On the cold side of the system, a swath of potentially heavy snow is possible from northern Oklahoma to southern Michigan on Thursday, with wintry weather also clipping the northern tip of Maine by Friday morning. Gusty winds will also accompany this system, which will combine with snowfall to severely reduce visibility. A wintry mix, including areas of sleet and freezing rain, will likely fall just to the south of the heaviest axis of snow. Winter Storms Watches are in effect for the locations most likely to see significant snowfall or a combination of snow and a wintry mix. This includes far northern Oklahoma, eastern Kansas, northern central Missouri, north-central Illinois, northern Indiana, and southern Michigan.
As the storm system heads east, milder air will surge up the coast. Highs will rise into the 70’s from central Virginia south; 80’s are possible as far north as central Georgia. Temperatures will also surge into the low to mid 50’s across northern New England, adding to the snow melt there.
As winds rush up ahead of the frontal system and down behind it, they could reach damaging levels, especially at the immediate coast. In southeastern New England, winds are expected to gust to hurricane-force levels in the high 70 mphs. Winds will be breezy and strong across much of the eastern United States, with gusts to or over 40 mph expected in every state east of and including Michigan, Illinois, Kentucky, and Tennessee.

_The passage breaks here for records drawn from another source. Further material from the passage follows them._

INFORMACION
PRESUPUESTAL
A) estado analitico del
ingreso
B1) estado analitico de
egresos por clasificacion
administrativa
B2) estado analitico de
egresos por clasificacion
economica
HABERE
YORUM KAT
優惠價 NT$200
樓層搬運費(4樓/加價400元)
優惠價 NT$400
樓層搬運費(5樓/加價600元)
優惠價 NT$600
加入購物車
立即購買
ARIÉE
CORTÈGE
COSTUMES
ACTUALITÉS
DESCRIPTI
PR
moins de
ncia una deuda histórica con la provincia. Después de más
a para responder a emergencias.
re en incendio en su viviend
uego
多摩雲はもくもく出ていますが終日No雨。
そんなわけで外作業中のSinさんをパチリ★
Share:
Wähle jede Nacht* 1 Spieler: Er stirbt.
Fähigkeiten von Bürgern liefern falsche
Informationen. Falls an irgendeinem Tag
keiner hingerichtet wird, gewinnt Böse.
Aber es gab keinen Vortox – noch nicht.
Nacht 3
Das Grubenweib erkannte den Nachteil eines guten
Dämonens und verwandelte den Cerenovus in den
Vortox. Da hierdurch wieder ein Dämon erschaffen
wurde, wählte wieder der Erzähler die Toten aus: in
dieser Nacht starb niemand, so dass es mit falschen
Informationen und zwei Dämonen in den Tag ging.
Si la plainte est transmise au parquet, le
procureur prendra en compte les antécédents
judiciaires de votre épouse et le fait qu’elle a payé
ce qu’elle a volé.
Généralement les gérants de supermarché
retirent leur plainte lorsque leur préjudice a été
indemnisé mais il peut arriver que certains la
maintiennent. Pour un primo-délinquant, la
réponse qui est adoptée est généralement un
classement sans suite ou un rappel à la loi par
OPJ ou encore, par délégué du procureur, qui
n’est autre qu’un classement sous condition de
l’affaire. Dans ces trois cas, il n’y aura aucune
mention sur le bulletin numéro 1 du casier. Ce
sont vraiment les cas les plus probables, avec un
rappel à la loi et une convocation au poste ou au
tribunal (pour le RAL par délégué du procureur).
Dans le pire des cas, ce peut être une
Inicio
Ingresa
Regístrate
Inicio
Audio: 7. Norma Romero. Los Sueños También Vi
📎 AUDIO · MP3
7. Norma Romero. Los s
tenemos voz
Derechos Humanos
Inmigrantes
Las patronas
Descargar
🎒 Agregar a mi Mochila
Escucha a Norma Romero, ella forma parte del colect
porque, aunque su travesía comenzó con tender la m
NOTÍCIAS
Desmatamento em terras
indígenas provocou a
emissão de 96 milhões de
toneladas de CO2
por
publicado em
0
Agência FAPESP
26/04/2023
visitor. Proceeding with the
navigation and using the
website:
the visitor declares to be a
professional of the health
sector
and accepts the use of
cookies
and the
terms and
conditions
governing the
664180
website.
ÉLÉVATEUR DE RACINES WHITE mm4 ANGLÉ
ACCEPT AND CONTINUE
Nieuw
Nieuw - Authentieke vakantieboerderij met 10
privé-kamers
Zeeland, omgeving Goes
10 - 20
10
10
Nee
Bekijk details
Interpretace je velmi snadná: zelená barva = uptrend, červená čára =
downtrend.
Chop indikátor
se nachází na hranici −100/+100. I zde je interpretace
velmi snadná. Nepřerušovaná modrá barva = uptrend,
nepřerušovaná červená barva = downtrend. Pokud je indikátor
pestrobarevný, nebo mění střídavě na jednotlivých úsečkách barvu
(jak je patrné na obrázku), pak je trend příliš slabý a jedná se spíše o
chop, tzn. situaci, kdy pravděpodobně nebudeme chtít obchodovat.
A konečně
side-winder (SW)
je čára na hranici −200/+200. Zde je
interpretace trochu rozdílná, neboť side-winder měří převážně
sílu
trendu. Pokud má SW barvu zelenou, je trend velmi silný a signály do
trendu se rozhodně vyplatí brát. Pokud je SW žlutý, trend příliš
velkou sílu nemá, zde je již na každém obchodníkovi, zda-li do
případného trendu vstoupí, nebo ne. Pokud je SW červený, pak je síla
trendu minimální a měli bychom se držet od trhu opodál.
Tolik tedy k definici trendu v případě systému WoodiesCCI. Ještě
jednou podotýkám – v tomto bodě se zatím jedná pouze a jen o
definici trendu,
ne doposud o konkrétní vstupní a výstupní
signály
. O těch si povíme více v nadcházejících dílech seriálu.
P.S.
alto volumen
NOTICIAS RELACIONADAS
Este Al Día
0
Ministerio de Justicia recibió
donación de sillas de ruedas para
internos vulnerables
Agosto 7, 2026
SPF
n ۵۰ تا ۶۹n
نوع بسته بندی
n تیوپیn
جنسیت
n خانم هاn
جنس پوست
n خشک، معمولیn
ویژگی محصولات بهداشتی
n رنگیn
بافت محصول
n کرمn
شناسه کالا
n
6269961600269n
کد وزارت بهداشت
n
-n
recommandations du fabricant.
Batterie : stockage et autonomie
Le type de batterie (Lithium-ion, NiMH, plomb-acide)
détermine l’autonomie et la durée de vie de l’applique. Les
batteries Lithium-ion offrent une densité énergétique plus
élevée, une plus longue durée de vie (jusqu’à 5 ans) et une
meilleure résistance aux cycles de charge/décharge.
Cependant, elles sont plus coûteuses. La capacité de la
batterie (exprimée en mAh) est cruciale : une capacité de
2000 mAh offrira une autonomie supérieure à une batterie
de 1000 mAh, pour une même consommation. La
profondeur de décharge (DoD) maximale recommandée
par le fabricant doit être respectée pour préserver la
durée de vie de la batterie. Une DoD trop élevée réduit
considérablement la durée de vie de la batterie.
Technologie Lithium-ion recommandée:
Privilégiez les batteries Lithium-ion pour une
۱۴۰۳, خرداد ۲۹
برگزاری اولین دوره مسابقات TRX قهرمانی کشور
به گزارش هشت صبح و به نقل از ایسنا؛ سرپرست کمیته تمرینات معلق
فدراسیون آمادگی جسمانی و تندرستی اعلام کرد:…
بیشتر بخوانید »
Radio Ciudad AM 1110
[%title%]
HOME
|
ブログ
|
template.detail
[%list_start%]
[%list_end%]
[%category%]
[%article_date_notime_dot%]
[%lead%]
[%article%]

Strong winds will also kick up rough surf along the northeast coast. While the highest waves with heights over 25 feet will be off-shore, rough surf will pound the New England coastline, leading to possible coastal flooding or beach erosion conditions. People in areas susceptible to coastal flooding should monitor conditions and be prepared to head to higher ground if authorities suggest so.
With more mild air to work with than cold, most precipitation will fall as rain, especially in the Northeast and Mid Atlantic regions. However, some heavy snow is possible over extreme northern Vermont as colder air rushes in behind the frontal system.